Al investigar sobre las labores del cuidado y todo lo que gira a su alrededor, me encontré con el texto de  Economía feminista y economía del cuidado. Aportes conceptuales para el estudio de la desigualdad, en él encontré ideas clave que me permitieron comprender algunos aspectos que influyen en las  desigualdades de nuestra sociedad. Para comenzar la autora empieza a definir el concepto de la economía feminista como esta corriente de pensamiento que busca denunciar y visibilizar las desigualdades de género dentro del mercado laboral y la economía. Desde allí se empieza a enunciar cómo desde la teoría clásica económica no se han tenido en cuenta aspectos fundamentales que sostienen el sistema económico capitalista. Si bien desde la teoría marxista se han analizado algunos puntos como la explotación laboral, y la acumulación del capital; no se ha analizado que sostener esa fuerza de trabajo implica otros tipos de explotación como el trabajo doméstico no remunerado. 
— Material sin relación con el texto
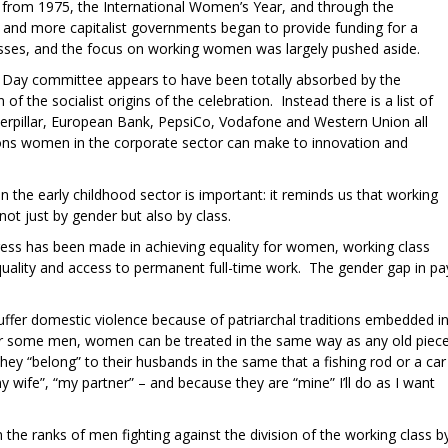
 from 1975, the International Women’s Year, and through the
 and more capitalist governments began to provide funding for a
asses, and the focus on working women was largely pushed aside.
 Day committee appears to have been totally absorbed by the
f the socialist origins of the celebration. Instead there is a list of
terpillar, European Bank, PepsiCo, Vodafone and Western Union all
ons women in the corporate sector can make to innovation and
 the early childhood sector is important: it reminds us that working
t just by gender but also by class.
ogress has been made in achieving equality for women, working class
ality and access to permanent full-time work. The gender gap in pa
uffer domestic violence because of patriarchal traditions embedded i
r some men, women can be treated in the same way as any old piec
y “belong” to their husbands in the same that a fishing rod or a car
y wife”, “my partner” – and because they are “mine” I’ll do as I want
n the ranks of men fighting against the division of the working class b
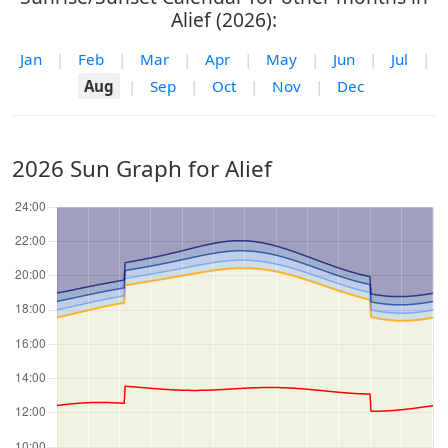
Alief (2026):
Jan
|
Feb
|
Mar
|
Apr
|
May
|
Jun
|
Jul
|
Aug
|
Sep
|
Oct
|
Nov
|
Dec
2026 Sun Graph for Alief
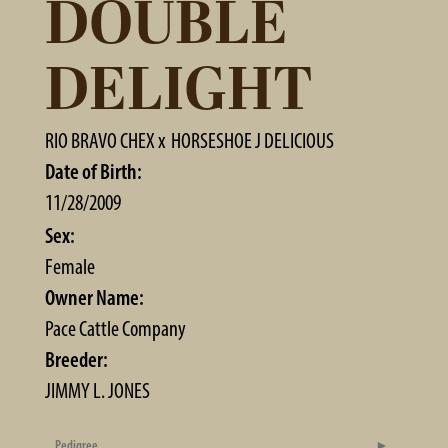
DOUBLE
DELIGHT
RIO BRAVO CHEX
x
HORSESHOE J DELICIOUS
Date of Birth:
11/28/2009
Sex:
Female
Owner Name:
Pace Cattle Company
Breeder:
JIMMY L. JONES
Pedigree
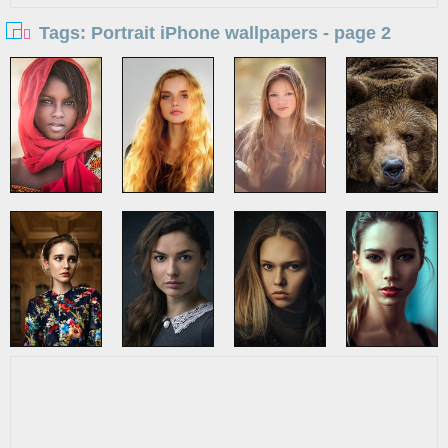
Tags: Portrait iPhone wallpapers - page 2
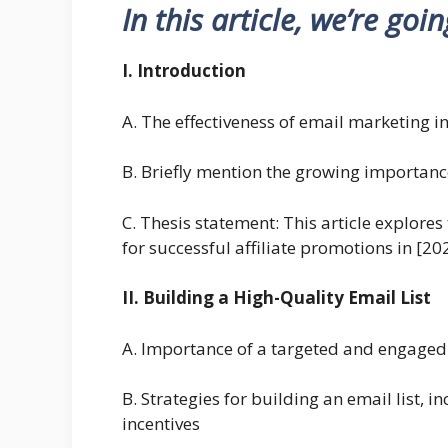
In this article, we’re goi
I. Introduction
A. The effectiveness of email marketing in
B. Briefly mention the growing importanc
C. Thesis statement: This article explores
for successful affiliate promotions in [20
II. Building a High-Quality Email List
A. Importance of a targeted and engaged em
B. Strategies for building an email list, 
incentives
La mirada de la economía feminista nos permite ver la necesidad de hablar de la participación económica de las mujeres, y los diferentes mecanismos de discrimincación en el mercado laboral: desde las brechas en los ingresos laborales; la precariedad laboral y la desprotección social; y la falta de reconocimiento sobre el rol del trabajo doméstico no remunerado. 

Desde esta perspectiva podemos resaltar y visibilizar la importancia de las labores domésticas y de cuidado como una de las fuerzas que sostienen la economía y la sociedad, y en ese sentido denunciar el estado desigual en el que aún se encuentra estructurado. Resaltar que las labores del cuidado no le pertenecen exclusivamente a las mujeres; sino, al contrario, le corresponde a los diferentes sectores de la sociedad: al Estado, al Mercado, los hogares,  y a toda la comunidad. 
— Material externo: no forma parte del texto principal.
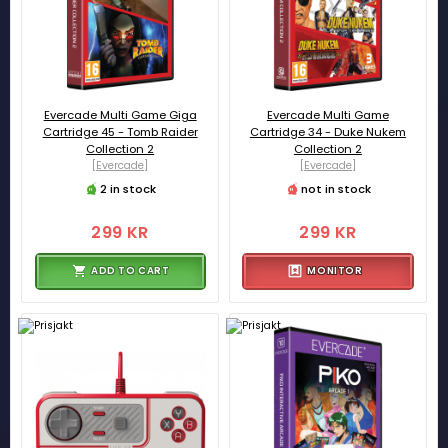
Evercade Multi Game Giga
Evercade Multi Game
Cartridge 45 - Tomb Raider
Cartridge 34 - Duke Nukem
Collection 2
Collection 2
[Evercade]
[Evercade]
2 in stock
not in stock
299 KR
299 KR
ADD TO CART
MONITOR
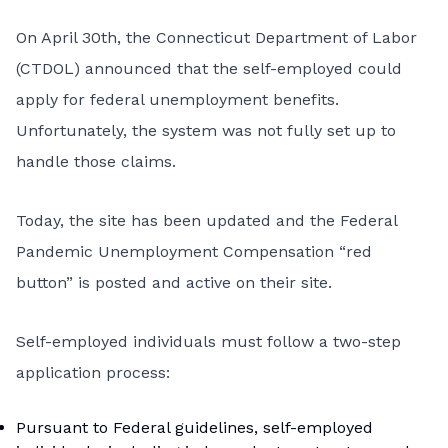
On April 30th, the
Connecticut Department of Labor
(CTDOL) announced
that the self-employed could
apply for federal unemployment benefits.
Unfortunately, the system was not fully set up to
handle those claims.
Today, the site has been updated and the Federal
Pandemic Unemployment Compensation “red
button” is posted and active on their site.
Self-employed individuals must follow a two-step
application process:
Pursuant to Federal guidelines, self-employed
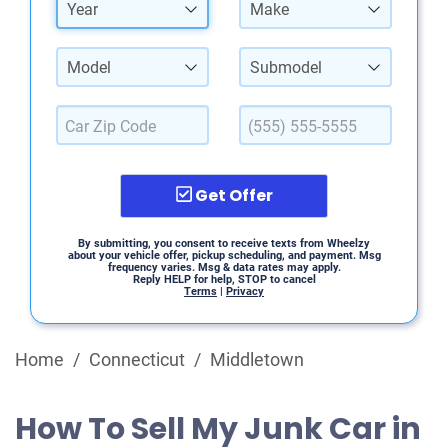
Year
Make
Model
Submodel
Get Offer
By submitting, you consent to receive texts from Wheelzy
about your vehicle offer, pickup scheduling, and payment. Msg
frequency varies. Msg & data rates may apply.
Reply HELP for help, STOP to cancel
Terms
|
Privacy
Home
/
Connecticut
/
Middletown
How To Sell My Junk Car in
Es por eso que es necesario no solo implementar diferentes políticas públicas en las que se defienda la participación laboral de las mujeres, sino también que exista una distribución equitativa en las labores del cuidado en los diferentes sectores de la sociedad. Y así mismo, es vital desmontar la idea de que las mujeres son cuidadoras por naturaleza, sino entender que el cuidado es algo que nos corresponde a todos: tanto a hombres y mujeres, como a las entidades públicas, el mercado, y la comunidad en general.